Popakademie Baden-Württemberg

Denkschrift 2015, Beitrag Nr. 23

Der Rechnungshof prüfte die Popakademie GmbH in Mannheim. An der Gesellschaft sind neben dem Land Baden-Württemberg noch die Stadt Mannheim, der Südwestrundfunk und die Landesanstalt für Kommunikation beteiligt. Die Einrichtung fungiert einerseits als Hochschuleinrichtung, andererseits versteht sie sich als Kompetenzzentrum für die populäre Musikwirtschaft.

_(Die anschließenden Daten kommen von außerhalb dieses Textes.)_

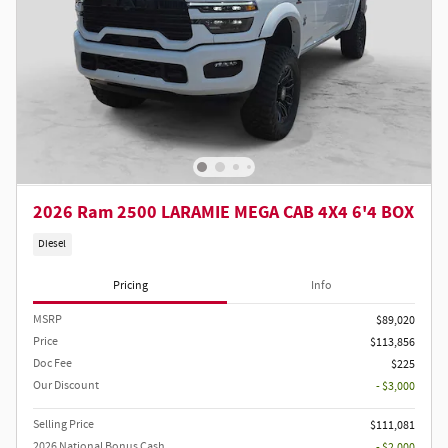
2026 Ram 2500 LARAMIE MEGA CAB 4X4 6'4 BOX
Diesel
Pricing
Info
MSRP
$89,020
Price
$113,856
Doc Fee
$225
Our Discount
- $3,000
Selling Price
$111,081
2026 National Bonus Cash
- $2,000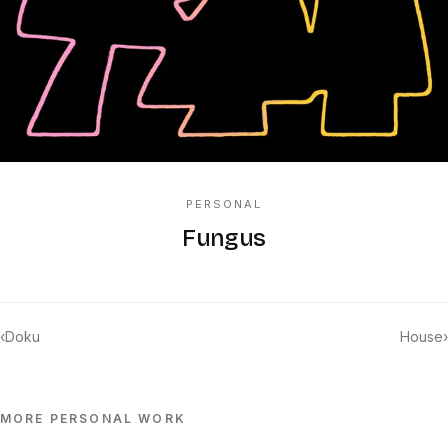
PERSONAL
Fungus
‹
Doku
House
›
MORE
PERSONAL
WORK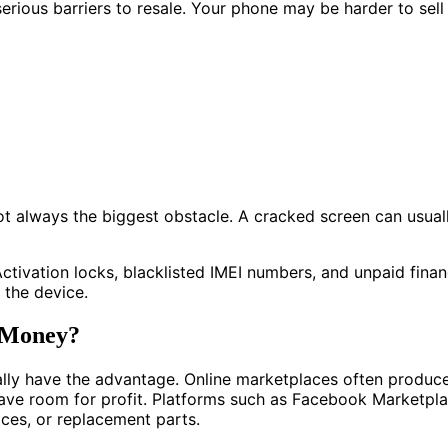
ious barriers to resale. Your phone may be harder to sell if
ot always the biggest obstacle. A cracked screen can usual
 Activation locks, blacklisted IMEI numbers, and unpaid fin
 the device.
t Money?
ually have the advantage. Online marketplaces often produce
eave room for profit. Platforms such as Facebook Marketpl
ices, or replacement parts.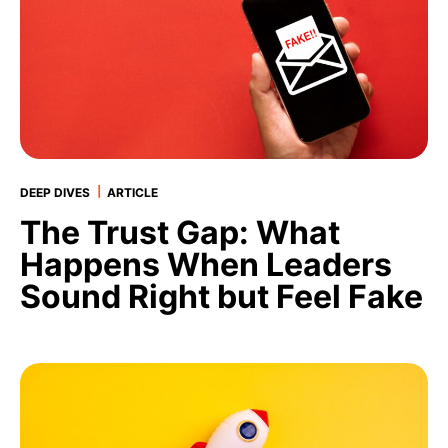
|
DEEP DIVES
ARTICLE
The Trust Gap: What
Happens When Leaders
Sound Right but Feel Fake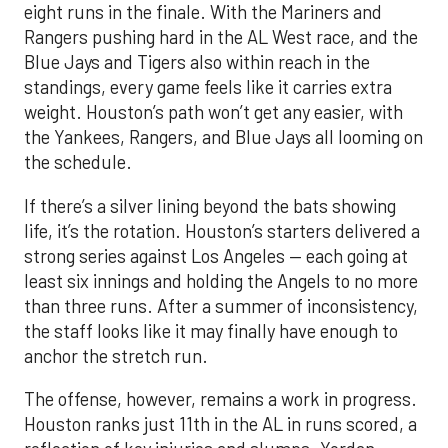
eight runs in the finale. With the Mariners and
Rangers pushing hard in the AL West race, and the
Blue Jays and Tigers also within reach in the
standings, every game feels like it carries extra
weight. Houston’s path won’t get any easier, with
the Yankees, Rangers, and Blue Jays all looming on
the schedule.
If there’s a silver lining beyond the bats showing
life, it’s the rotation. Houston’s starters delivered a
strong series against Los Angeles — each going at
least six innings and holding the Angels to no more
than three runs. After a summer of inconsistency,
the staff looks like it may finally have enough to
anchor the stretch run.
The offense, however, remains a work in progress.
Houston ranks just 11th in the AL in runs scored, a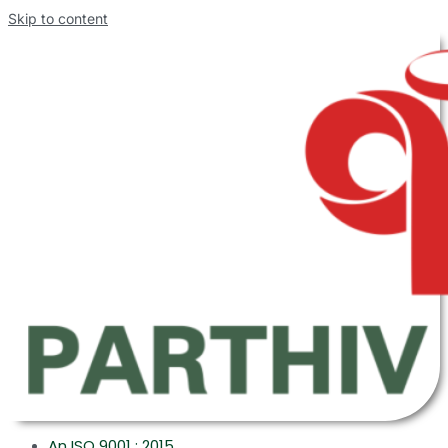
Skip to content
An ISO 9001 : 2015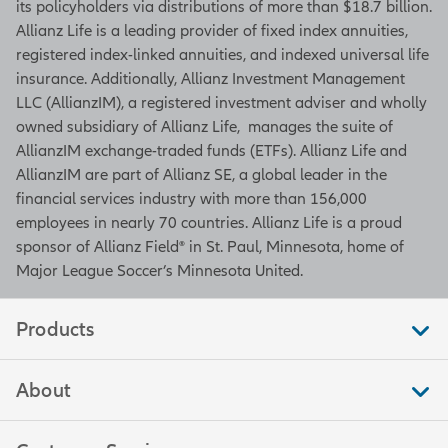
its policyholders via distributions of more than $18.7 billion.
Allianz Life is a leading provider of fixed index annuities,
registered index-linked annuities, and indexed universal life
insurance. Additionally, Allianz Investment Management
LLC (AllianzIM), a registered investment adviser and wholly
owned subsidiary of Allianz Life, manages the suite of
AllianzIM exchange-traded funds (ETFs). Allianz Life and
AllianzIM are part of Allianz SE, a global leader in the
financial services industry with more than 156,000
employees in nearly 70 countries. Allianz Life is a proud
sponsor of Allianz Field® in St. Paul, Minnesota, home of
Major League Soccer’s Minnesota United.
Products
About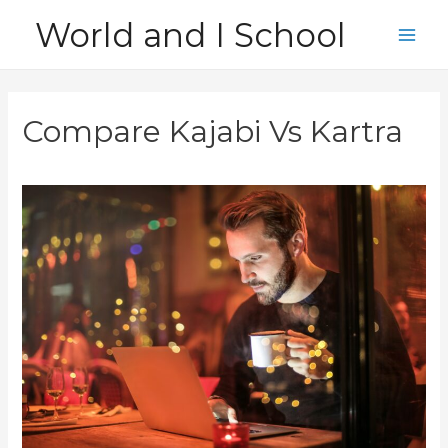
Skip
World and I School
to
Main
content
Men
Compare Kajabi Vs Kartra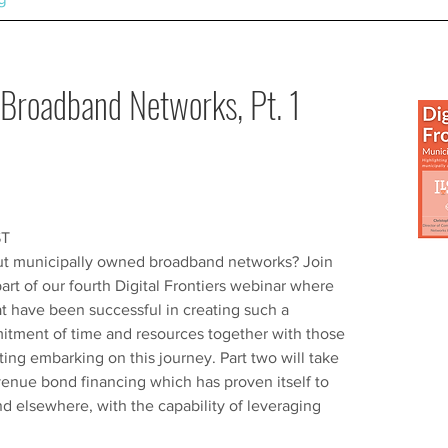
Broadband Networks, Pt. 1
ST
out municipally owned broadband networks? Join
 part of our fourth Digital Frontiers webinar where
t have been successful in creating such a
mitment of time and resources together with those
ting embarking on this journey. Part two will take
venue bond financing which has proven itself to
d elsewhere, with the capability of leveraging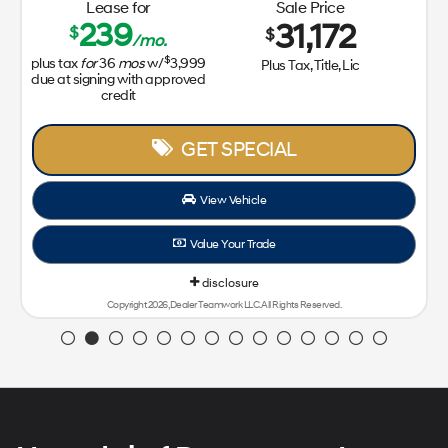
Lease for
Sale Price
239
31,172
$
$
/mo.
$
plus tax
for
36
mos
w/
3,999
Plus Tax, Title, Lic
due at signing with approved
credit
GET SPECIAL
View Vehicle
Value Your Trade
disclosure
Copyright 2026, Dealer Teamwork LLC. All Rights Reserved.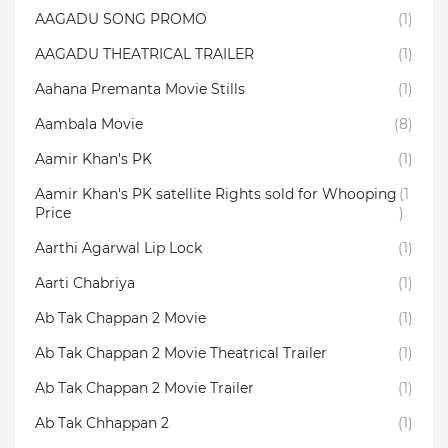
AAGADU SONG PROMO
(1)
AAGADU THEATRICAL TRAILER
(1)
Aahana Premanta Movie Stills
(1)
Aambala‬ Movie
(8)
Aamir Khan's PK
(1)
Aamir Khan's PK satellite Rights sold for Whooping
(1
Price
)
Aarthi Agarwal Lip Lock
(1)
Aarti Chabriya
(1)
Ab Tak Chappan 2 Movie
(1)
Ab Tak Chappan 2 Movie Theatrical Trailer
(1)
Ab Tak Chappan 2 Movie Trailer
(1)
Ab Tak Chhappan 2
(1)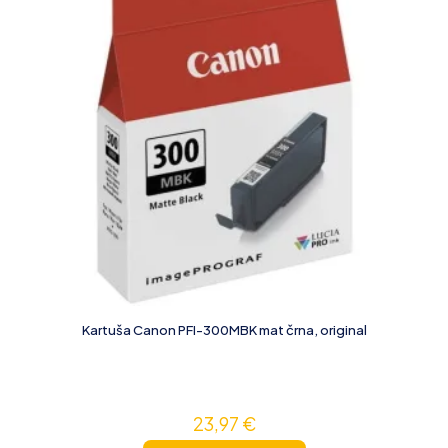
Kartuša Canon PFI-300MBK mat črna, original
23,97
€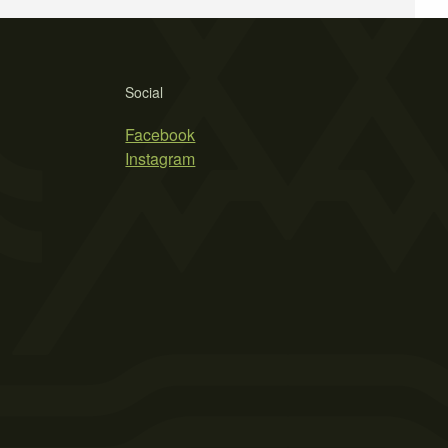
Social
Facebook
Instagram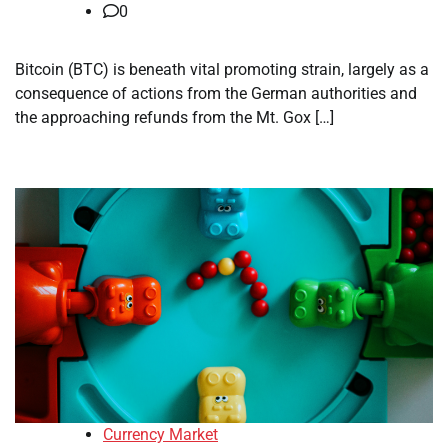
0
Bitcoin (BTC) is beneath vital promoting strain, largely as a
consequence of actions from the German authorities and
the approaching refunds from the Mt. Gox […]
Currency Market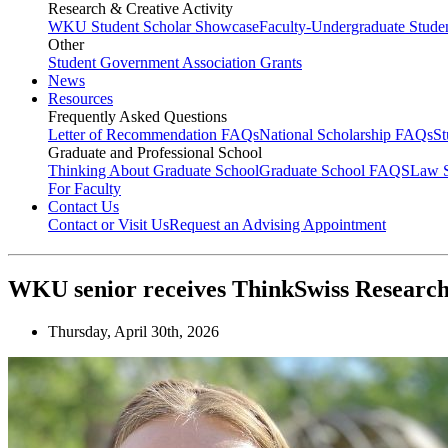
Research & Creative Activity
WKU Student Scholar Showcase
Faculty-Undergraduate Stud
Other
Student Government Association Grants
News
Resources
Frequently Asked Questions
Letter of Recommendation FAQs
National Scholarship FAQs
S
Graduate and Professional School
Thinking About Graduate School
Graduate School FAQS
Law 
For Faculty
Contact Us
Contact or Visit Us
Request an Advising Appointment
WKU senior receives ThinkSwiss Research
Thursday, April 30th, 2026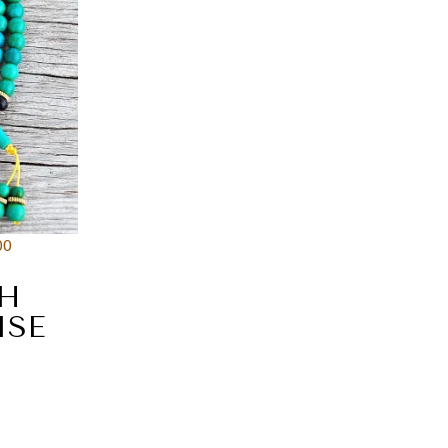
00
TH
ISE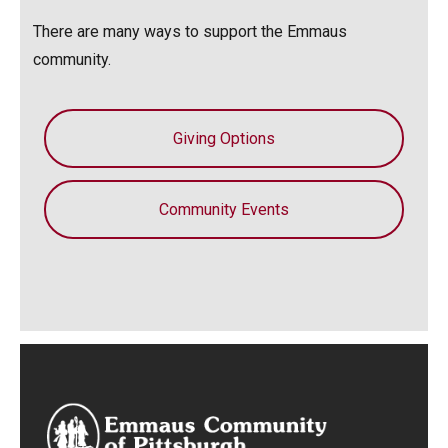
There are many ways to support the Emmaus
community.
Giving Options
Community Events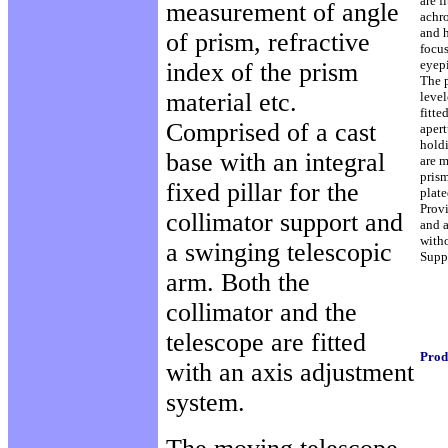
are f
measurement of angle
achr
and h
of prism, refractive
focu
eyepi
index of the prism
The 
material etc.
level
fitte
Comprised of a cast
aper
hold
base with an integral
are m
prism
fixed pillar for the
plate
Prov
collimator support and
and a
witho
a swinging telescopic
Suppl
arm. Both the
collimator and the
telescope are fitted
Prod
with an axis adjustment
system.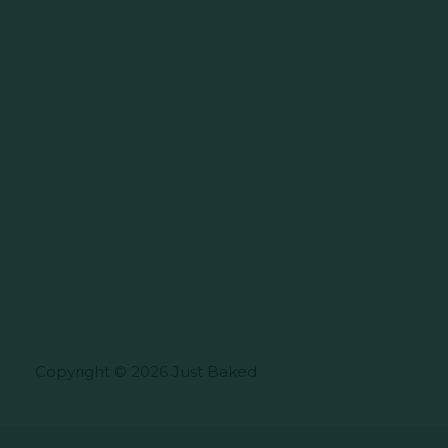
Copyright © 2026 Just Baked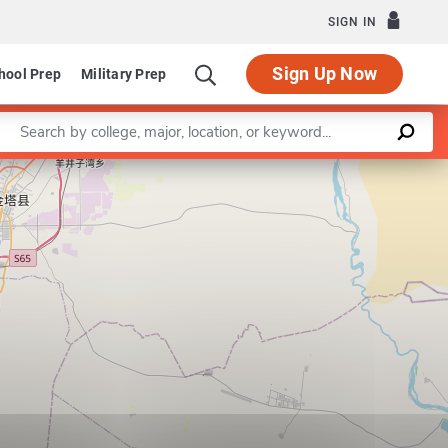
SIGN IN
Sign Up Now
hool Prep
Military Prep
Enter a keyword
Leaflet
|
©
OpenStreetMap
contributors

Bei der Prüfung zeigte sich, dass die Popakademie ihre Aufgabe in Studium und Lehre gut erfüllt. Es bestand nach wie vor eine hohe Nachfrage nach den jährlich 100 Studienplätzen für zwei Bachelor- und zwei Master-Studiengänge. Absolventen der Popakademie finden in der Regel schnell einen adäquaten Arbeitsplatz in der Musikbranche. Ein Absolvent eines Bachelorstudiengangs kostete die öffentliche Hand weniger als die Hälfte eines an einer Staatlichen Musikhochschule ausgebildeten Musikers.

Im Unternehmensbereich „Kompetenzzentrum“ fehlte hingegen eine durchgängige Strategie bei der Auswahl der von der Popakademie durchgeführten Projekte. Ebenso war kein Konzept vorhanden, das Art und Inhalt der angebotenen Leistungen auch wirtschaftlich priorisiert. Unentgeltliche oder nicht kostendeckende Programme im Bereich der Weiterbildung trugen zu einem jährlichen Defizit von mehr als 500.000 Euro bei.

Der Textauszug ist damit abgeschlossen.